The Egypt Game

1st edition (publ. Atheneum)

The Egypt Game (1967) is a Newbery Honor award winning novel by Zilpha Keatley Snyder. The story, set in a small college town in California, follows the creation of a sustained imaginative game by a group of six children in a storage yard.

Plot summary

In August, two young girls named Melanie Ross and April Hall, along with Melanie's four-year-old brother Marshall and his stuffed octopus Security, begin playing in the storage yard of A-Z Antiques, a store which sells curious and used merchandise and mostly many things. The children enter through a loose board in the fence. The owner of the store, "The Professor," is a mysterious man of whom the neighborhood children are afraid. April has met him once and finds him and his store interesting.

Then April, Melanie, and Marshall research actual Ancient Egyptian belief systems and practices, and create their own rituals intended to reproduce them more or less authentically. They are joined by Elizabeth Chung, a nine-year-old [Chinese American] girl who moves into their apartment building with her mother and two younger sisters. Elizabeth's name in the game is Neferbeth.

A little girl from the neighborhood disappears and is found murdered, the second such crime in a year. All the children from the area are kept indoors for several weeks, and the Egyptians have no opportunity to visit their shrines. Moreover, police were seen going into the Professor's shop, sparking local rumors that he is a suspect.
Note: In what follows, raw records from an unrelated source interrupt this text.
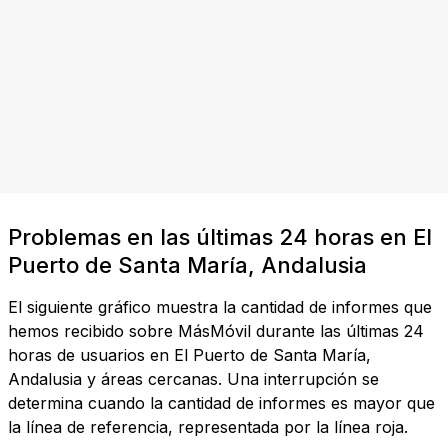
Problemas en las últimas 24 horas en El
Puerto de Santa María, Andalusia
El siguiente gráfico muestra la cantidad de informes que
hemos recibido sobre MásMóvil durante las últimas 24
horas de usuarios en El Puerto de Santa María,
Andalusia y áreas cercanas. Una interrupción se
determina cuando la cantidad de informes es mayor que
la línea de referencia, representada por la línea roja.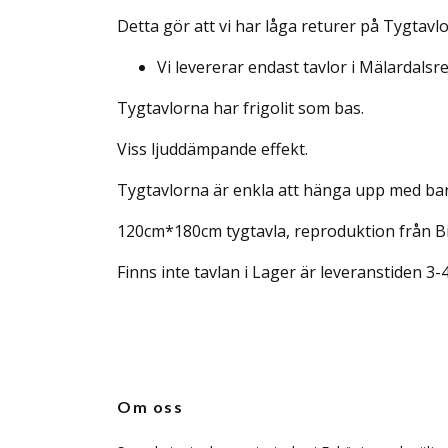
Detta gör att vi har låga returer på Tygtavlo
Vi levererar endast tavlor i Mälardals
Tygtavlorna har frigolit som bas.
Viss ljuddämpande effekt.
Tygtavlorna är enkla att hänga upp med bara
120cm*180cm tygtavla, reproduktion från Bi
Finns inte tavlan i Lager är leveranstiden 3-
Om oss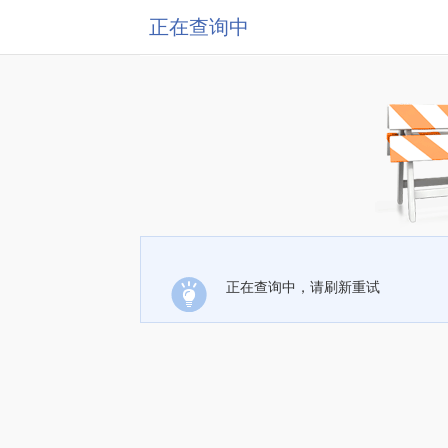
正在查询中
正在查询中，请刷新重试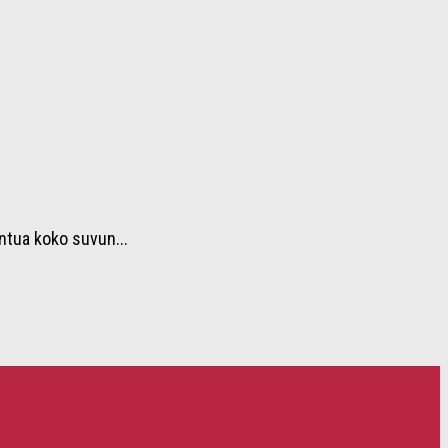
ntua koko suvun...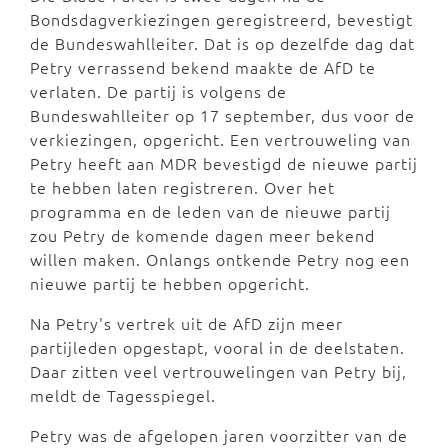
Bondsdagverkiezingen geregistreerd, bevestigt
de Bundeswahlleiter. Dat is op dezelfde dag dat
Petry verrassend bekend maakte de AfD te
verlaten. De partij is volgens de
Bundeswahlleiter op 17 september, dus voor de
verkiezingen, opgericht. Een vertrouweling van
Petry heeft aan MDR bevestigd de nieuwe partij
te hebben laten registreren. Over het
programma en de leden van de nieuwe partij
zou Petry de komende dagen meer bekend
willen maken. Onlangs ontkende Petry nog een
nieuwe partij te hebben opgericht.
Na Petry's vertrek uit de AfD zijn meer
partijleden opgestapt, vooral in de deelstaten.
Daar zitten veel vertrouwelingen van Petry bij,
meldt de Tagesspiegel.
Petry was de afgelopen jaren voorzitter van de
Around the middle of the story Marshall loses his stuffed octopus Security in the yard, after the Egypt gang perform an Oracle ritual that they had recently created. At Halloween the children desert their trick or treat group to return to Egypt surreptitiously and are discovered by their aggressive, outgoing classmates Toby Alvillar and Ken Kamata. Melanie and April fear they will ruin everything, but Elizabeth invites them into the game if they will keep it secret. Ken is unenthusiastic and nonchalant initially, but Toby is fascinated, and quickly brings in useful material and ideas.

Finally there were allowed to play outdoors again, the "Egyptians" devise an oracle, connected to Thoth, and are unnerved by some of its answers. A series of unexplained events lead them to wonder if they should stop playing completely.

April returns to Egypt at night to retrieve a lost schoolbook, and is attacked by the murderer. The Professor witnesses the attack, breaks the back window of his store and shouts for help. The murderer is at last identified as the mentally ill cousin of the local grocery store owner, and the Professor tells the children that he has been watching the game the whole time, intrigued by how they interpreted and recreated Egyptian myths and history. A widower, he became reclusive after his wife's death. As a Christmas gift, he gives a key to each of the six children to access the recently locked storage yard.

The children feel that the game cannot continue because its essential secrecy has been destroyed. The book ends with April raising the possibility of a new game involving Gypsies. Snyder followed up on this possibility by writing The Gypsy Game (1997).